## Action item
Write out every entry exactly as given, but omit the pictures.

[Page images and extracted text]
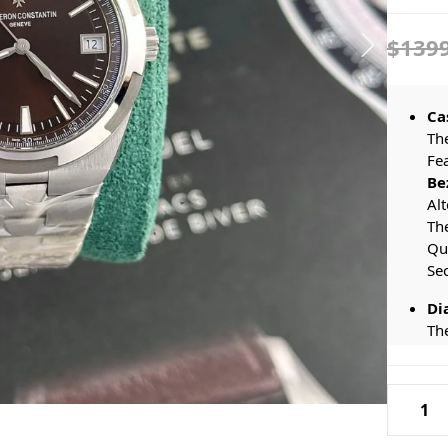
$139
Ca
Th
Fe
Be
Alt
Th
Qu
Se
Di
Th
Som
Li
Vacher
Wa
Constan
Ba
Ma
Oversea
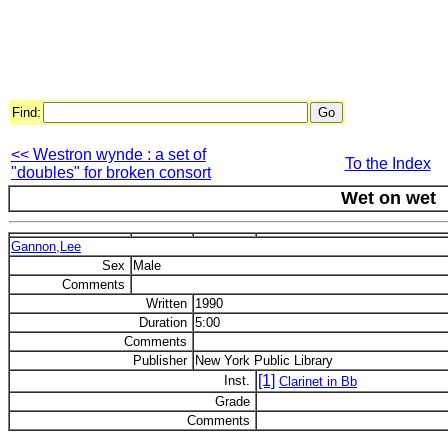
Find:
<< Westron wynde : a set of
To the Index
"doubles" for broken consort
Wet on wet
Gannon,Lee
Sex
Male
Comments
Written
1990
Duration
5:00
Comments
Publisher
New York Public Library
[1]
Inst.
Clarinet in Bb
Grade
Comments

## Output
$139
Ca
Th
Fe
Be
Alt
Th
Qu
Se
Di
Th
Som
Li
Vacher
Wa
Constan
Ba
Ma
Oversea
Find:
<< Westron wynde : a set of
To the Index
"doubles" for broken consort
Wet on wet
Gannon,Lee
Sex
Male
Comments
Written
1990
Duration
5:00
Comments
Publisher
New York Public Library
[1]
Inst.
Clarinet in Bb
Grade
Comments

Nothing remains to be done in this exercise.